Конечно, нелепо думать, что Конфуций не придавал значения семье, ведь почитание предков и любовь к родственникам – основа основ добродетельной жизни в конфуцианской традиции. И разве не Конфуций положил начало роду, который не пресекается вот уже без малого восемь десятков поколений? Известно, что в старом Китае многие традиции знания и ремесла передавались только от отца к сыну, и в них не посвящали даже дочерей из опасенья, что те, выйдя замуж, раскроют семейные секреты чужим людям. Но для Конфуция раз и навсегда заданные узы кровного родства, очевидно, оказывались слишком стеснительными для вольного общения людей, живущих нравственным совершенствованием. Он предпочитал родство по духу: отношения между учителем и учеником. Не преуспев в политике и не обретя свой идеал в семье, он снискал славу Учителя десяти тысяч поколений, а заодно сделал личность учителя, учение в широком смысле слова подлинным средоточием традиционного уклада китайцев. В наставничестве он нашел способ осуществить свою просветительскую миссию, избегая опасностей служебной карьеры, и тем подал пример всем позднейшим поколениям китайских ученых.
Конфуций вовсе не отделял учение от жизни и не противопоставлял школу семье. Он называл учеников своими детьми, да и сами понятия «семья» и «школа» в Китае с древности сливались в одном слове – цзя.

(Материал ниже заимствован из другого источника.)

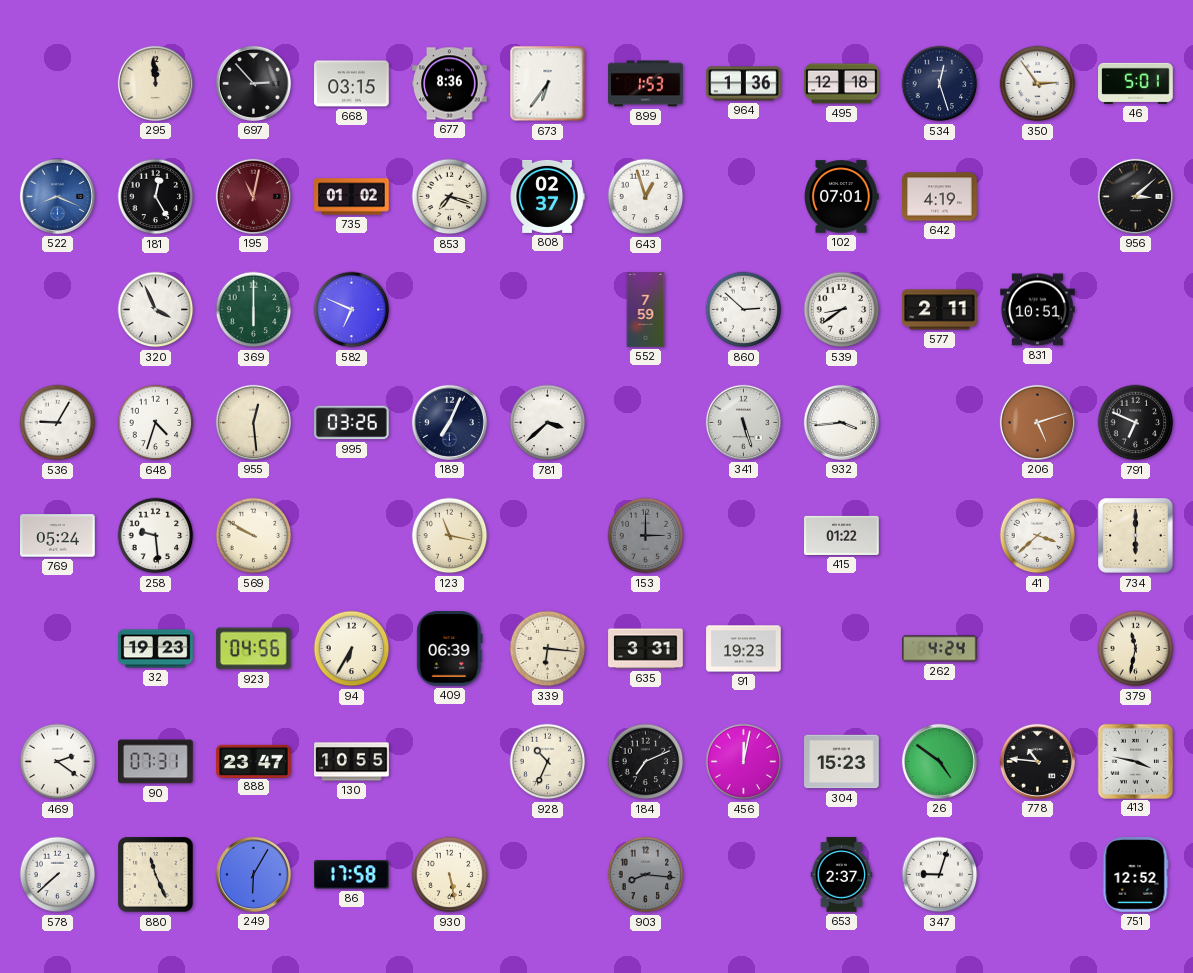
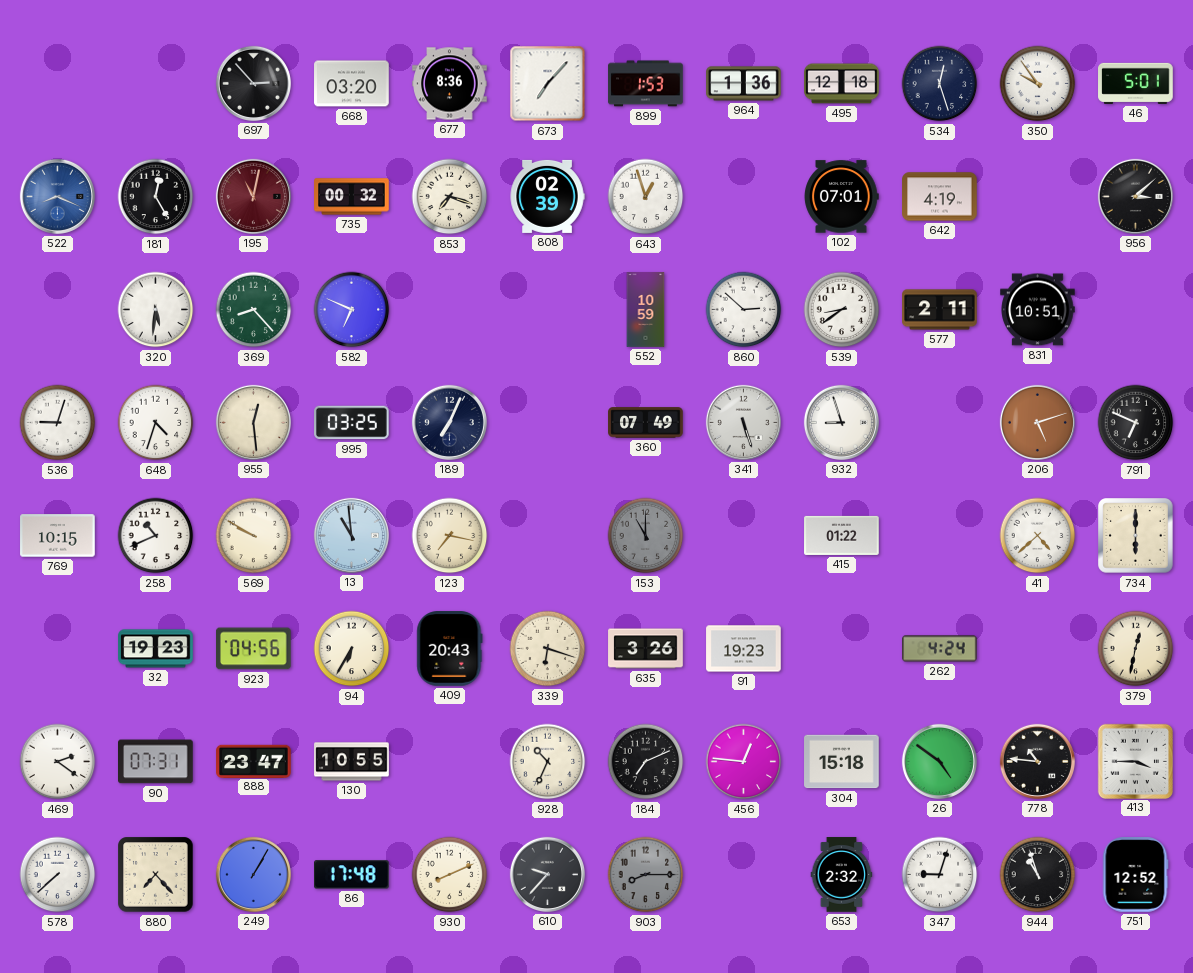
295: 11:59 -> none
668: 03:15 -> 03:20
673: 6:36 -> 7:07
350: 2:54 -> 9:54
735: 01:02 -> 00:32
808: 02:37 -> 02:39
320: 3:56 -> 5:31
369: 6:00 -> 8:23
552: 7:59 -> 10:59
536: 9:05 -> 9:03
995: 03:26 -> 03:25
781: 3:38 -> none
360: none -> 07:49
932: 3:44 -> 8:57
769: 05:24 -> 10:15
258: 9:29 -> 10:41
13: none -> 10:59
123: 11:17 -> 7:17
153: 3:00 -> 11:00
41: 3:38 -> 4:38
409: 06:39 -> 20:43
339: 6:16 -> 6:18
635: 3:31 -> 3:26
379: 11:32 -> 12:32
456: 12:02 -> 12:46
304: 15:23 -> 15:18
413: 3:47 -> 3:45
880: 11:26 -> 7:23
249: 6:05 -> 1:05
86: 17:58 -> 17:48
930: 5:28 -> 8:11
610: none -> 9:37
903: 8:16 -> 8:15
653: 2:37 -> 2:32
944: none -> 10:57
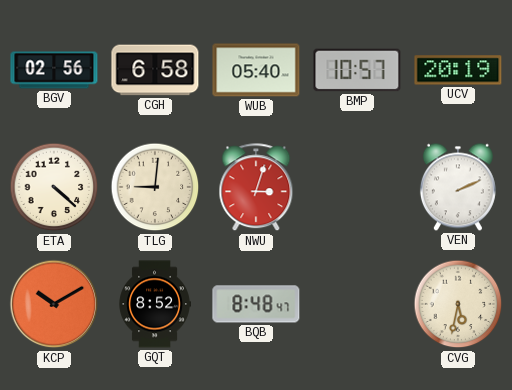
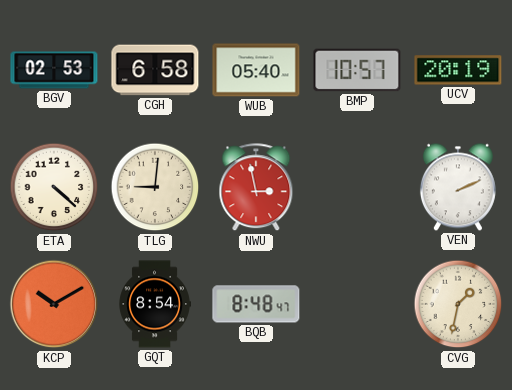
BGV: 02:56 -> 02:53
NWU: 3:03 -> 2:58
GQT: 8:52 -> 8:54
CVG: 5:32 -> 1:32
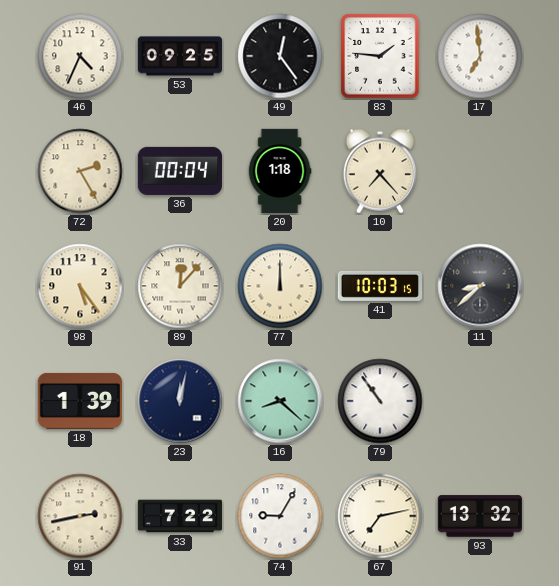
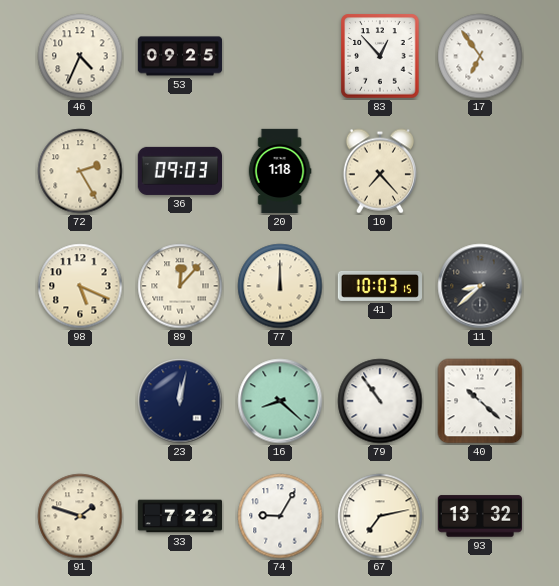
49: 12:24 -> none
83: 1:46 -> 12:53
17: 6:59 -> 6:54
36: 00:04 -> 09:03
98: 5:24 -> 5:19
18: 1:39 -> none
40: none -> 10:22
91: 2:43 -> 1:48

По существу, Конфуций стал основателем первой в Китае, а может быть, и во всем мире частной школы, и притом не просто школы, где преподавались те или иные науки и искусства, а школы воспитания человеческих характеров. События такого масштаба редко вмещаются в сознание их непосредственных очевидцев. Во всяком случае, начало учительской деятельности Кун Цю осталось незамеченным современниками. Сыма Цянь сообщает, что, возвратившись из поездки в чжоускую столицу, Конфуций «стал брать больше учеников». Он же упоминает о том, что знатный луский сановник Мэн Сицзы, когда-то допустивший промахи в устроении дворцовых ритуалов и с позором изгнанный с должности царского церемониймейстера, перед смертью завещал двум своим сыновьям взять своим наставником по части ритуалов Кун Цю. Правда, если верить Сыма Цяню, будущему великому учителю в ту пору шел только восемнадцатый год. И то и другое сообщение явно относится к области домыслов. Скорее всего точной даты превращения юноши Кун Цю в Учителя Куна никогда не существовало. Конфуций-учитель, как и Конфуций-учащийся, начинался исподволь, почти незаметно для окружающих – по мере того, как росла его слава ученого мужа и все отчетливее проявлялась могучая сила его обаяния.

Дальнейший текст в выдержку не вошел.